How would you like a legal form of organization that provides the attractive features of the three common forms of organization (corporation, sole proprietorship and partnership) and avoids the unattractive features of these three organization forms? It sounds very appealing. This is what was accomplished with the creation of two hybrid forms of organization: S-corporation and limited-liability company. These hybrid-organization forms provide business owners with limited liability (the attractive feature of corporations) and no "double taxation" (the attractive feature of sole proprietorships and partnerships). They avoid double taxation (the unattractive feature of corporations) and unlimited liability (the unattractive feature of sole proprietorships and partnerships). We'll now look at these two hybrids in more detail.


In 1970, Karen and Mike Tocci, avid go-kart racing fans, bought a parcel of land in New Hampshire so their son, Rob, and his son's friends could drag race in a safe environment. The Tocci's continued interest in racing resulted in their starting a family-run business called Shannon Dragway.

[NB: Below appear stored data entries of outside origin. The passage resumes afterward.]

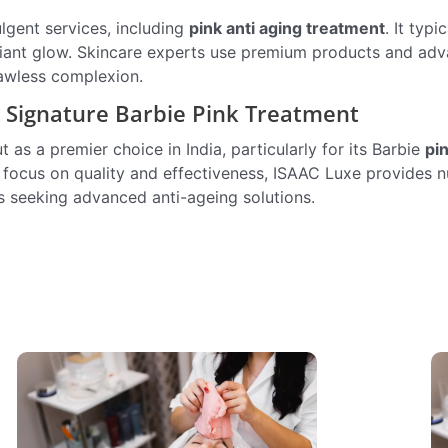
lgent services, including
pink anti aging treatment
. It typi
 radiant glow. Skincare experts use premium products and ad
lawless complexion.
s Signature Barbie Pink Treatment
as a premier choice in India, particularly for its Barbie
pi
a focus on quality and effectiveness, ISAAC Luxe provides
ls seeking advanced anti-ageing solutions.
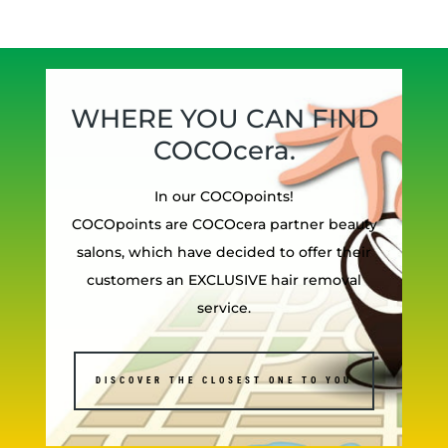
WHERE YOU CAN FIND
COCOcera.
In our COCOpoints!
COCOpoints are COCOcera partner beauty
salons, which have decided to offer their
customers an EXCLUSIVE hair removal
service.
DISCOVER THE CLOSEST ONE TO YOU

Over time, the business expanded to include a speedway track and a go-kart track and was renamed New Hampshire Motorsports Complex. In selecting their organization form, the Tocci's wanted to accomplish two main goals: (1) limit their personal liability; and (2) avoid having their earnings taxed twice, first at the corporate level and again at the personal level. An S-corporation form of business achieved these goals. They found they were able to meet the following S-corporation eligibility criteria:

  • The company has no more than 100 shareholders
  • All shareholders are individuals, estates, or certain nonprofits or trusts
  • All shareholders are U.S. citizens and permanent residents of the U.S.
  • The business is not a bank or insurance company
  • All shareholders concur with the decision to form an S-corporation

Deciding to operate as an S-corporation presented the Tocci's with some disadvantages: They had no flexibility in the way profits were divided among the owners. In an S-corporation, profits must be allocated based on percentage ownership. So if an owner/shareholder holds 25 percent of the stock in the S-corporation, 25 percent of the company profits are allocated to this shareholder regardless of the amount of effort he or she exerts in running the business. Additionally, the owners had to follow a number of formal procedures, such as electing a board of directors and holding annual meetings. Finally, they were subjected to heavy recordkeeping requirements. Despite these disadvantages, the Tocci's concluded that on balance the S-corporation was the best form of organization for their business.

Limited-Liability Company

In 1977, Wyoming was the first state to allow businesses to operate as limited-liability companies. Twenty years later, in 1997, Hawaii was the last state to give its approval to the new organization form. Since then, the limited-liability company has increased in popularity. Its rapid growth was fueled in part by changes in state statutes that permit a limited-liability company to have just one member. The trend to LLCs can be witnessed by reading company names on the side of trucks or on storefronts in your city. It is common to see names such as Jim Evans Tree Care, LLC, and For-Cats-Only Veterinary Clinic, LLC. But LLCs are not limited to small businesses. Companies such as Crayola, Domino's Pizza, Ritz-Carlton Hotel Company, and iSold It (which helps people sell their unwanted belongings on eBay) are operating under the limited-liability form of organization.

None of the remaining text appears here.